### What you have to do:
Please find every line in the records below that contains the word "Machine", and copy it.
---------- Data section ----------
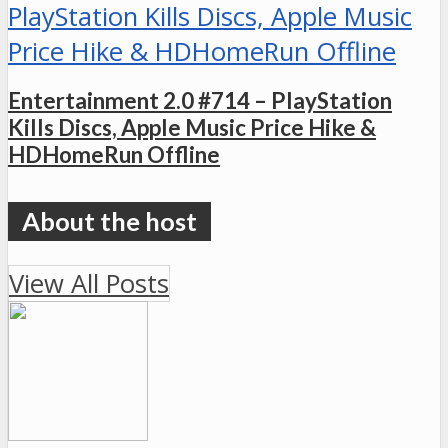
Entertainment 2.0 #714 – PlayStation
Kills Discs, Apple Music Price Hike &
HDHomeRun Offline
View All Posts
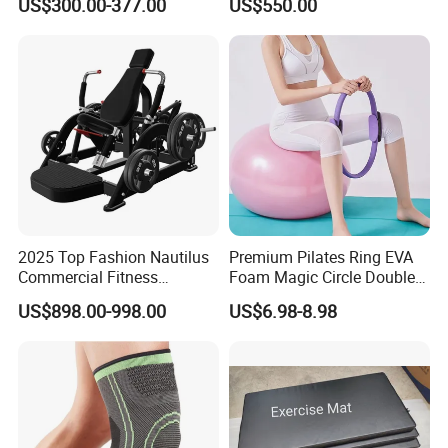
US$300.00-377.00
US$550.00
Machine Gym Running
Climber
Machine Electric Running
Machine
2025 Top Fashion Nautilus
Premium Pilates Ring EVA
Commercial Fitness
Foam Magic Circle Double
Equipment for Fitness
Handle Resistance Ring for
US$898.00-998.00
US$6.98-8.98
Center
Yoga Fitness Workout and
Body Shaping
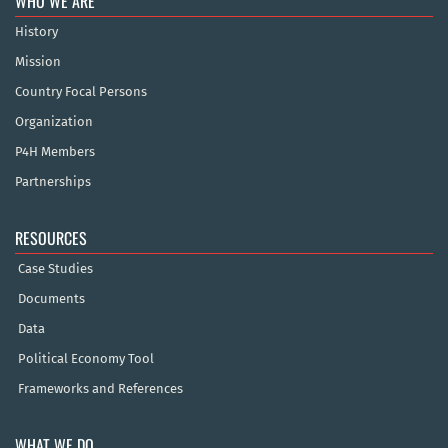
WHO WE ARE
History
Mission
Country Focal Persons
Organization
P4H Members
Partnerships
RESOURCES
Case Studies
Documents
Data
Political Economy Tool
Frameworks and References
WHAT WE DO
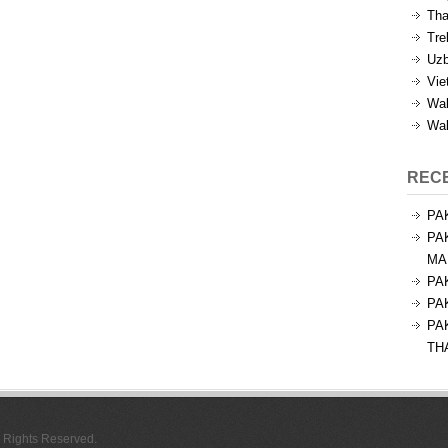
Tha
Tre
Uzb
Vie
Wal
Wal
REC
PA
PA
MA
PA
PA
PA
TH
l Rights Reserved.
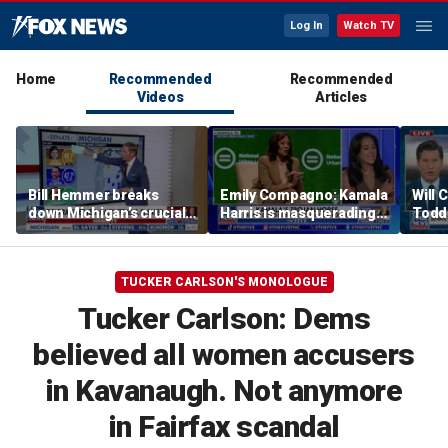
Log In
Watch TV
Home
Recommended
Recommended
Videos
Articles
Bill Hemmer breaks
Emily Compagno: Kamala
Will 
down Michigan’s crucial
Harris is masquerading
Todd
primary election on the
as a socialist
into '
Big Board
TUCKER CARLSON'S MONOLOGUE
Tucker Carlson: Dems
believed all women accusers
in Kavanaugh. Not anymore
in Fairfax scandal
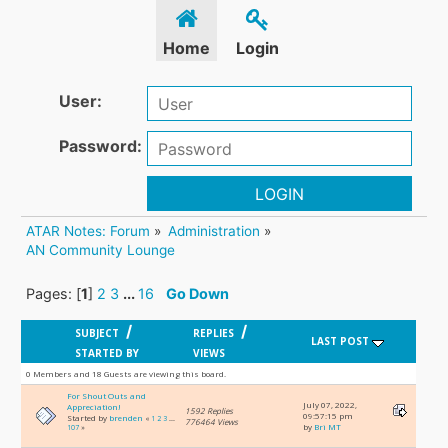
Home
Login
User:
Password:
LOGIN
ATAR Notes: Forum
»
Administration
»
AN Community Lounge
Pages: [
1
]
2
3
...
16
Go Down
/
/
SUBJECT
REPLIES
LAST POST
STARTED BY
VIEWS
0 Members and 18 Guests are viewing this board.
For Shout Outs and
July 07, 2022,
Appreciation!
1592 Replies
09:57:15 pm
Started by
brenden
«
1
2
3
...
776464 Views
by
Bri MT
107
»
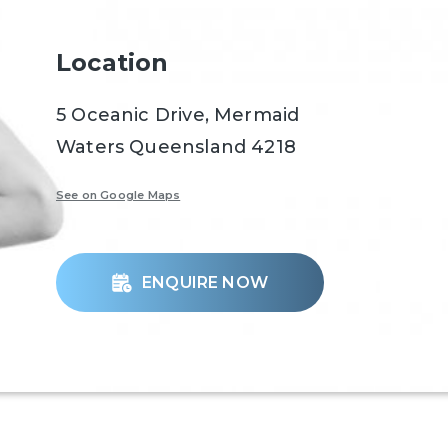
Location
5 Oceanic Drive, Mermaid
Waters Queensland 4218
See on Google Maps
ENQUIRE NOW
----------
### Response to this task:
Machine Gym Running
Machine Electric Running
Machine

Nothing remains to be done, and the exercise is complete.